You are correct. An external BB is not compatible with your old crank set. A external bearing BB has no spindle. They are simply bearing cups that hold sealed bearings with a 24mm I.D. inner race. The spindle is actually permanently attached to one of the crank arms. The spindle is inserted through the BB and then the non-permanent crank arm is bolted in place. There's a little more to it than that of course. But that's the general idea. So, yeah, if you wanted to go with an external bearing BB you'd need a compatible crank set to use with it.

Good Dirt


----------



## thomllama (Oct 3, 2007)

what Squish said.. :thumbsup:


----------



## mack_turtle (Jan 6, 2009)

i may have missed something, but you can use your old BB and your old crank with this frame. unless the frame is made for press-fit bottom brackets, the threads for external (Shimano Hollowtech, SRAM GXP, FSA MegaExo, etc) and internal square-taper and Octalink and Isis BBs are the same. the only difference is that external BBs leave the bearings outside the frame and use a crank made specifically with that BB and more traditional BBs fit the bearings inside the frame. if you have have to replace the BB on a ST crank, be sure to get the correct length to go with that crankset.

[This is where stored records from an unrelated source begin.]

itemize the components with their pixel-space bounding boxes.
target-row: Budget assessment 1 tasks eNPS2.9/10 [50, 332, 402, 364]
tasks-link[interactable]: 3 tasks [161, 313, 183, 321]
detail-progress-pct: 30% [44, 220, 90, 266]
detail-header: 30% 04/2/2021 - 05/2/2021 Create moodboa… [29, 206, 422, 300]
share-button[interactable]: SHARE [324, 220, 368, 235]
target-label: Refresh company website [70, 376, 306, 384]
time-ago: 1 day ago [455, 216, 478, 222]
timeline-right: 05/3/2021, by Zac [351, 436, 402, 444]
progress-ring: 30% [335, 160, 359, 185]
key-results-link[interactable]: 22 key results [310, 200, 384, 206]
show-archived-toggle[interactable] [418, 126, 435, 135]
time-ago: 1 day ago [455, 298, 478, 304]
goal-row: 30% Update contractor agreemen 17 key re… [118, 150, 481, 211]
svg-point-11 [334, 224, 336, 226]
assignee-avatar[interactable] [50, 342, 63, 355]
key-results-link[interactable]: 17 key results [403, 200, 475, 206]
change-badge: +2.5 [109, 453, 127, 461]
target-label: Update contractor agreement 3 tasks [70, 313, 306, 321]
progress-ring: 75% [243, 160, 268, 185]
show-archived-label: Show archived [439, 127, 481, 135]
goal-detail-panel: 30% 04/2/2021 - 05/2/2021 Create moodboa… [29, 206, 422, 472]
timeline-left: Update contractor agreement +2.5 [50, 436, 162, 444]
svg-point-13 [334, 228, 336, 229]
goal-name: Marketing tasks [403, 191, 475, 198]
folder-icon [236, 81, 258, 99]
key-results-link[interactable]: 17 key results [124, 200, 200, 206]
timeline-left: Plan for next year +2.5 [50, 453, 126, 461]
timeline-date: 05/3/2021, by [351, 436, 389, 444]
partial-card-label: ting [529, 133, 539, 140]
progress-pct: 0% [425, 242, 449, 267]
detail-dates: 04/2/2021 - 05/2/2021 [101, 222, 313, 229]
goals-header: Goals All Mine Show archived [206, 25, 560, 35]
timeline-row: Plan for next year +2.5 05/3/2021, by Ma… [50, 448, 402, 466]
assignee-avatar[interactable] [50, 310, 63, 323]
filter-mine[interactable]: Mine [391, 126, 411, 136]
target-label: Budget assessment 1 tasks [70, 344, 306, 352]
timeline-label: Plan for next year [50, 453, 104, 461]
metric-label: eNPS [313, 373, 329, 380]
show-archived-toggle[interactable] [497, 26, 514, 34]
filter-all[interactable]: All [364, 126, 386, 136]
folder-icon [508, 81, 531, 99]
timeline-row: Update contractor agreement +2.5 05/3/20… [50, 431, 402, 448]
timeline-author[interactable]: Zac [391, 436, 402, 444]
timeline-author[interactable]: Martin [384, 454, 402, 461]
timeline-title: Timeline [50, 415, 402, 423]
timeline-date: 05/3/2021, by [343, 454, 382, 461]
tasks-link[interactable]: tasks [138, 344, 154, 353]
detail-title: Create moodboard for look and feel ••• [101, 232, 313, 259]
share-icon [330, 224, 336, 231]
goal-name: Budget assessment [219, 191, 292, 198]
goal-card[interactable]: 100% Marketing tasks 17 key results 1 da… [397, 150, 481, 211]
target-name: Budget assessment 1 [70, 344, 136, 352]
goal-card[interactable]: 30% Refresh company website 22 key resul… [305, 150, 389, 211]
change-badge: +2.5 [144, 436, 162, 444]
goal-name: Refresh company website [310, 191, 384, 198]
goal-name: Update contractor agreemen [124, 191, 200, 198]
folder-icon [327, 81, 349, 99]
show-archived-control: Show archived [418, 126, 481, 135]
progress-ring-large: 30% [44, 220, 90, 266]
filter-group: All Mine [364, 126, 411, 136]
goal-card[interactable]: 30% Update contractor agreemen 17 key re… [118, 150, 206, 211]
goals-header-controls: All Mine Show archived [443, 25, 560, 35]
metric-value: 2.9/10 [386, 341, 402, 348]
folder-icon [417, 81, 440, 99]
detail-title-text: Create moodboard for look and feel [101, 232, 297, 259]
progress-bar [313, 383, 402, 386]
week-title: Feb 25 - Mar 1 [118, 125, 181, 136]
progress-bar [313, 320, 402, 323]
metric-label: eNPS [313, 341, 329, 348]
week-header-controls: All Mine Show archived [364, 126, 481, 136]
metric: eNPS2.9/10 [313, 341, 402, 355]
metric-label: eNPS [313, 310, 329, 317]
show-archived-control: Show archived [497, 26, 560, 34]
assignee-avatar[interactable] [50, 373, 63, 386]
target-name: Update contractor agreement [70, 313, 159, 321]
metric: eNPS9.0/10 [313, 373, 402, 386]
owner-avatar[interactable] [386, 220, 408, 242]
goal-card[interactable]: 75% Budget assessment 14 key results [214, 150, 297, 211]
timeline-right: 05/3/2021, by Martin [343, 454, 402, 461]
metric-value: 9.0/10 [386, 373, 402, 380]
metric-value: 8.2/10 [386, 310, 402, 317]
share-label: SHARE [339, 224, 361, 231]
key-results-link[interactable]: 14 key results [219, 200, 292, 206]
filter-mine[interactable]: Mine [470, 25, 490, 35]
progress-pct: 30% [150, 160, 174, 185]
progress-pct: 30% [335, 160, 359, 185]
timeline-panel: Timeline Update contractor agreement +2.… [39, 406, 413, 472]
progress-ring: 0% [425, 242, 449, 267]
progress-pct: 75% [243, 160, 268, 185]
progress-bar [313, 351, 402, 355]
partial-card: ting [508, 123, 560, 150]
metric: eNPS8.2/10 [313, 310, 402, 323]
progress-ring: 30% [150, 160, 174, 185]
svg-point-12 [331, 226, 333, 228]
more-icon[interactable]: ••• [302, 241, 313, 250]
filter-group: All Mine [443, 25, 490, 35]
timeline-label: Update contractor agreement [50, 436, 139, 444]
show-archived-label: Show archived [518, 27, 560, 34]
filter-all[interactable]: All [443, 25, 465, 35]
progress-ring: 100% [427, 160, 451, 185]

for example, my old Redline frame came with Truvativ ST cranks and I replaced them with a Truvativ Stylo GXP crank and BB, no problem. make sure you use the right number and size of spacer on the BB though.


----------



## Harold (Dec 23, 2003)

mack_turtle said:


> i may have missed something, but you can use your old BB and your old crank with this frame. unless the frame is made for press-fit bottom brackets, the threads for external (Shimano Hollowtech, SRAM GXP, FSA MegaExo, etc) and internal square-taper and Octalink and Isis BBs are the same. the only difference is that external BBs leave the bearings outside the frame and use a crank made specifically with that BB and more traditional BBs fit the bearings inside the frame. if you have have to replace the BB on a ST crank, be sure to get the correct length to go with that crankset.
> 
> for example, my old Redline frame came with Truvativ ST cranks and I replaced them with a Truvativ Stylo GXP crank and BB, no problem. make sure you use the right number and size of spacer on the BB though.


if the OP still has that old BB, then yeah, it'll work with the old cranks on this frame.

I do prefer the external bearing bb and crank setup over the old style but if you're doing a budget build and you've got the old parts, use 'em. you can always change that stuff later.


----------



## YZINGERR (Aug 19, 2007)

Thank you guys for the great info!

I have been doing research and can't find a straight answer.
Can I use a shimano square taper bb with my truvativ square taper cranks?
I read somewhere that there are 2 incompatible types of square tapered arms


----------



## mack_turtle (Jan 6, 2009)

ST interfaces are all the compatible. just make sure you find out what width you need for that crankset or it will badly mess up your chainline. they come in widths from about 107 mm(?) to 126mm or so.

off the top of my head, here are the main mtb bottom bracket/crank standards, most of which are no compatible.

square taper
Isis
Octalink
Hollowtech (Shimano)
MegaExo (FSA)
GXP (Sram/Truvativ)

the first three are cartridge/ internal bottom brackets and the second are external bearings. all of these can be put in a standard threaded bottom bracket.


----------



## YZINGERR (Aug 19, 2007)

Thanks Mack


----------